§ Aim of the task:
Your answer should contain only the lines from the top of the data below down through the one with "Ce site web utilise des cookies.", transcribed exactly and without pictures; please include nothing more.

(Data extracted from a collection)
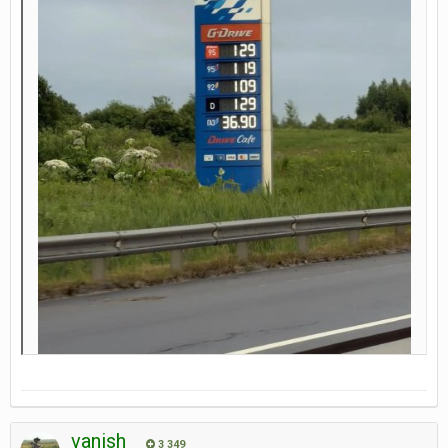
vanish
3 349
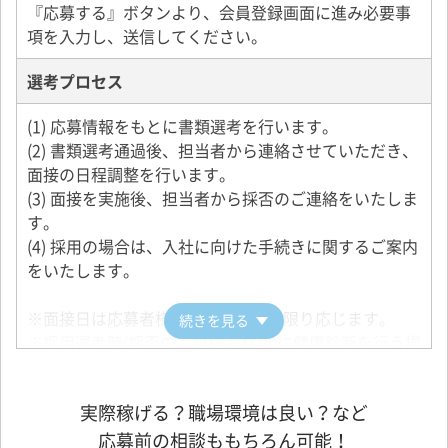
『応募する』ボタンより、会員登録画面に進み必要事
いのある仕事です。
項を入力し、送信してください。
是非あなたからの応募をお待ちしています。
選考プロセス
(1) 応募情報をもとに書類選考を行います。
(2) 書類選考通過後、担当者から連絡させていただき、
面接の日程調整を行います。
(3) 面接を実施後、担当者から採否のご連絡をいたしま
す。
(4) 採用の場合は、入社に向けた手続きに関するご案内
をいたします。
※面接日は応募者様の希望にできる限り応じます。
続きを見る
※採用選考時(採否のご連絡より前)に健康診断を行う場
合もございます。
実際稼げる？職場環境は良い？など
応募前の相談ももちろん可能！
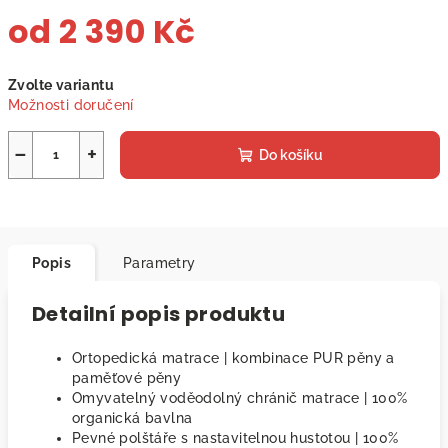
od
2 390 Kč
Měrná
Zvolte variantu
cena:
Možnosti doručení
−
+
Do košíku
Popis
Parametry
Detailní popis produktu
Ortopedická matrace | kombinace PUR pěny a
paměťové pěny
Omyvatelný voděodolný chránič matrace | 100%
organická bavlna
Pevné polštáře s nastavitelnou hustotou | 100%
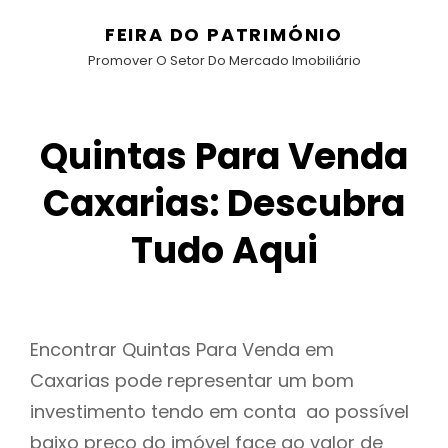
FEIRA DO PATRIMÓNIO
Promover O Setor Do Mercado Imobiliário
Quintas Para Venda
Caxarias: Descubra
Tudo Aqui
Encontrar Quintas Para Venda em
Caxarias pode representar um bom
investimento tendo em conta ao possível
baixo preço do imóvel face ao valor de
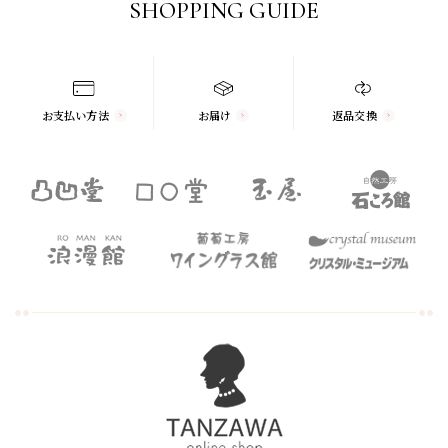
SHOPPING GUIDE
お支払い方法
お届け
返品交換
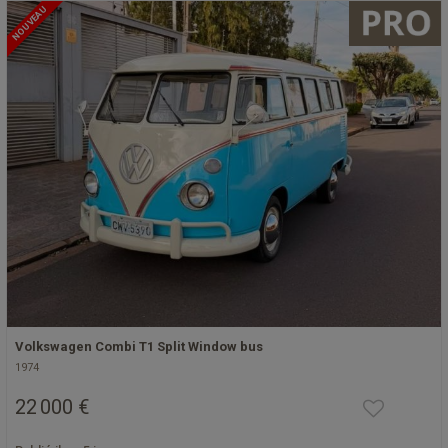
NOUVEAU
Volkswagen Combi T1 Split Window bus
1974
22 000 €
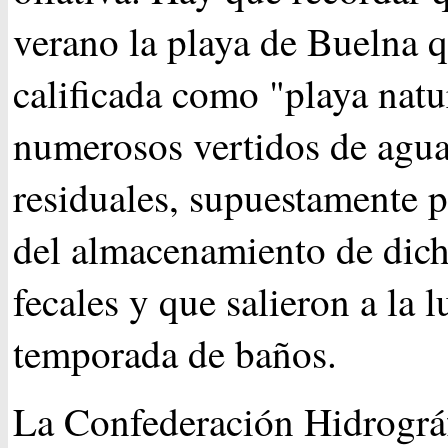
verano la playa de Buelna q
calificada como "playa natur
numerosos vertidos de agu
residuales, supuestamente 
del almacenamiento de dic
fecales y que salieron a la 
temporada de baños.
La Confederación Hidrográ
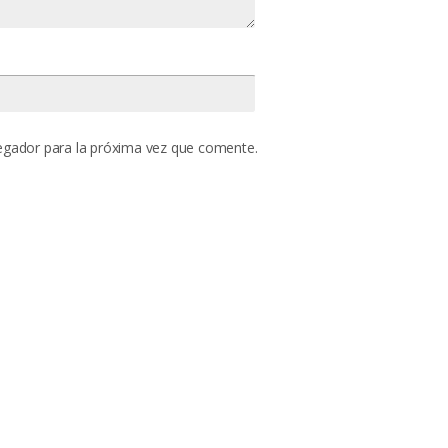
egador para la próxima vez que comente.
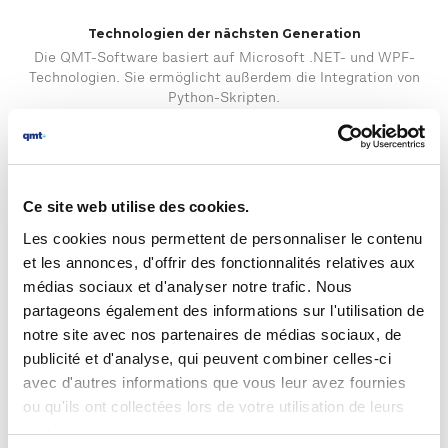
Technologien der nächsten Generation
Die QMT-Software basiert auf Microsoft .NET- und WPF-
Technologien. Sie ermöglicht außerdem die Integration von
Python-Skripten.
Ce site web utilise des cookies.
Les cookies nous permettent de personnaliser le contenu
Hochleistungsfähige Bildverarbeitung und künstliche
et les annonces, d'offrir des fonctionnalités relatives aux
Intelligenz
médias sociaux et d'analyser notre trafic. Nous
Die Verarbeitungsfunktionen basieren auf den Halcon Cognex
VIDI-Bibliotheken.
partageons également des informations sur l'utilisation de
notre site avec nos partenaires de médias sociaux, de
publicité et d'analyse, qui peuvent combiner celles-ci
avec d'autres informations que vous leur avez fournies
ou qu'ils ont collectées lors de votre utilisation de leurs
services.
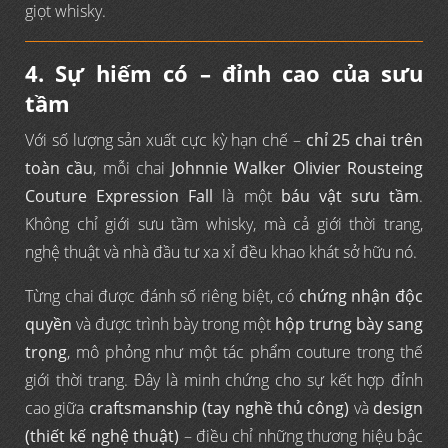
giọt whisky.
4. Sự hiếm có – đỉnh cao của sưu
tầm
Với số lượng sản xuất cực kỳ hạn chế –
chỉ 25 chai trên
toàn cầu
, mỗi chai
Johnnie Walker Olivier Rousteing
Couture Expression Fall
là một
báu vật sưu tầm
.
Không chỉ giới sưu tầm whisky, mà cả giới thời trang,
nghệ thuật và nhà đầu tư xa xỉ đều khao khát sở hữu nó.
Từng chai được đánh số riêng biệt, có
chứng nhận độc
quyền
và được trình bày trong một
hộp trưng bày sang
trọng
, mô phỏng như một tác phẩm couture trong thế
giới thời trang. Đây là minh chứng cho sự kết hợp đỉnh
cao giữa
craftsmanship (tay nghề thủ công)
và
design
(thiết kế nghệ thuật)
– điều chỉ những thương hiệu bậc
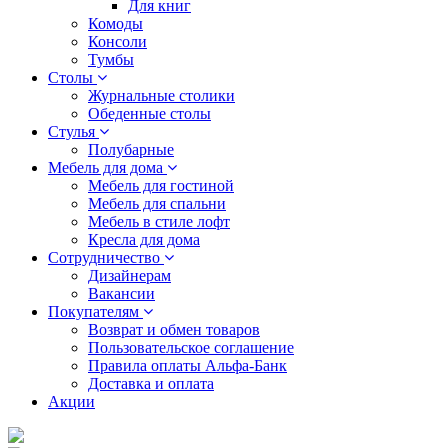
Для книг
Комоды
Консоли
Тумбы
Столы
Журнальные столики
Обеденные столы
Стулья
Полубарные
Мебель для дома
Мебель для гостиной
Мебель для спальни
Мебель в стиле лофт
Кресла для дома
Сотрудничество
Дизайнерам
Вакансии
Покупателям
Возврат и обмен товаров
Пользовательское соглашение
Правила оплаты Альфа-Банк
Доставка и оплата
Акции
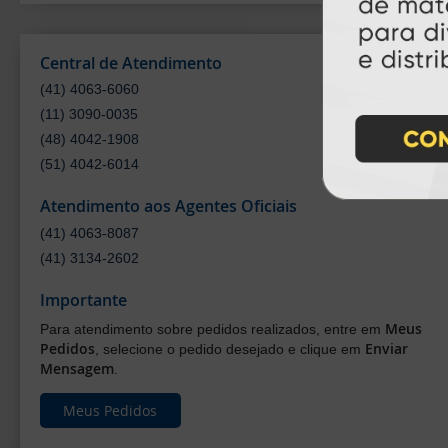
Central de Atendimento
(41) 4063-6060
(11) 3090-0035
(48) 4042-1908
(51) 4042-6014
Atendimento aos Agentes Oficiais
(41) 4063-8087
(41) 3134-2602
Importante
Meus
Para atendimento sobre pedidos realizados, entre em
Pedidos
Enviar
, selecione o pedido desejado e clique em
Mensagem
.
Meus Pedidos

§ Task response:
vanish
3 349
『応募する』ボタンより、会員登録画面に進み必要事
いのある仕事です。
項を入力し、送信してください。
是非あなたからの応募をお待ちしています。
選考プロセス
(1) 応募情報をもとに書類選考を行います。
(2) 書類選考通過後、担当者から連絡させていただき、
面接の日程調整を行います。
(3) 面接を実施後、担当者から採否のご連絡をいたしま
す。
(4) 採用の場合は、入社に向けた手続きに関するご案内
をいたします。
※面接日は応募者様の希望にできる限り応じます。
続きを見る
※採用選考時(採否のご連絡より前)に健康診断を行う場
合もございます。
実際稼げる？職場環境は良い？など
応募前の相談ももちろん可能！
od
2 390 Kč
Měrná
Zvolte variantu
cena:
Možnosti doručení
−
+
Do košíku
Popis
Parametry
Detailní popis produktu
Ortopedická matrace | kombinace PUR pěny a
paměťové pěny
Omyvatelný voděodolný chránič matrace | 100%
organická bavlna
Pevné polštáře s nastavitelnou hustotou | 100%
FEIRA DO PATRIMÓNIO
Promover O Setor Do Mercado Imobiliário
Quintas Para Venda
Caxarias: Descubra
Tudo Aqui
Encontrar Quintas Para Venda em
Caxarias pode representar um bom
investimento tendo em conta ao possível
baixo preço do imóvel face ao valor de
SHOPPING GUIDE
お支払い方法
お届け
返品交換
NOUVEAU
Volkswagen Combi T1 Split Window bus
1974
22 000 €
verano la playa de Buelna q
calificada como "playa natur
numerosos vertidos de agu
residuales, supuestamente 
del almacenamiento de dic
fecales y que salieron a la 
temporada de baños.
La Confederación Hidrográ
egador para la próxima vez que comente.
Technologien der nächsten Generation
Die QMT-Software basiert auf Microsoft .NET- und WPF-
Technologien. Sie ermöglicht außerdem die Integration von
Python-Skripten.
Ce site web utilise des cookies.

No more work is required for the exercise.